Greece Protests Turkey Over Nightclub Band At Soumela Monastery – The Organization for World Peace

On February 7, the Greek Foreign Ministry publicly denounced the presence of a Turkish group in the former Orthodox Christian monastery of Sumela in Turkey. Videos of people dancing and the band playing electronic music in front of the monastery were posted on the internet. “These images are offensive and add to a series of actions by the Turkish authorities against World Heritage sites”, according to a statement from the Greek Foreign Ministry, “We call on the competent Turkish authorities to take appropriate measures so that such acts are not repeated and the sacred site of the monastery is respected. The Greek Foreign Ministry also said that the monastery of Panagia Soumela is supposed to be only available for pilgrims and that the group should not have had access to the heritage site.

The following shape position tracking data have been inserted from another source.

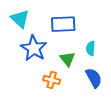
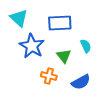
cyan semicircle: (91, 48) -> (86, 46), turned 152
blue semicircle: (94, 78) -> (81, 82), moved, turned 90

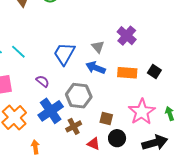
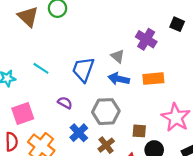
cyan line: (18, 52) -> (41, 68), moved
black square: (154, 71) -> (177, 24), moved
blue cross: (51, 111) -> (79, 133), size x0.7

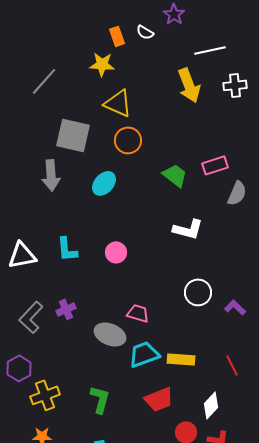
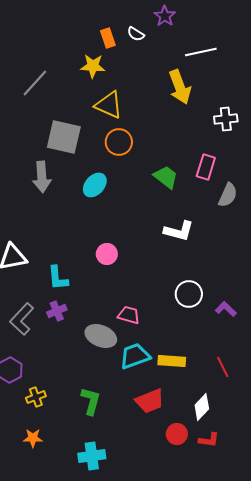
white cross: (235, 85) -> (226, 119), moved
pink rectangle: (215, 165) -> (206, 167), turned -55
cyan L-shape: (67, 249) -> (58, 278), moved
yellow cross: (45, 395) -> (36, 397), size x0.7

Panagia Soumela Monastery was reopened in May 2019 after three years of restoration efforts in response to a risk of rockfall from nearby Mount Karadağ in 2015. Sumela is a monastic complex built into a steep cliff above the Black Sea forest in eastern Turkey in the 4th century, during the reign of Emperor Theodosius I. The monastery remains one of the most impressive and picturesque architectural marvels in the world. The complex is carved into the rock in a wooded area on the side of Mount Karadağ in Maçka, which rises about 300 meters above the Altındere Valley. Greece and Turkey have a complicated relationship, with the two states undergoing frequent alternating periods of mutual hostility and reconciliation following Greek independence in 1830. The monastery of Panagia Soumela was also once part of Greece, which may be one possible reason why the Greek Foreign Ministry is outspoken on the subject.

The monastery was stripped of its official religious status and currently operates as a museum under the Ministry of Culture in Turkey. Today, the complex is arguably the most important tourist spot in the Black Sea and Trabzon region. Panagia Soumela is a sacred site revered by a people, a culture as a place of spiritual practice and religious observances. Although the monastery has been stripped of its official religious status, it still attracts thousands of Orthodox Christian worshipers each year. The Greek Foreign Ministry raises a valid point about the inappropriate nature of disco bands playing electronic music at a sacred site like the monastery of Panagia Soumela. The heritage site demands respect from its visitors, and activities such as dancing and music should not be tolerated.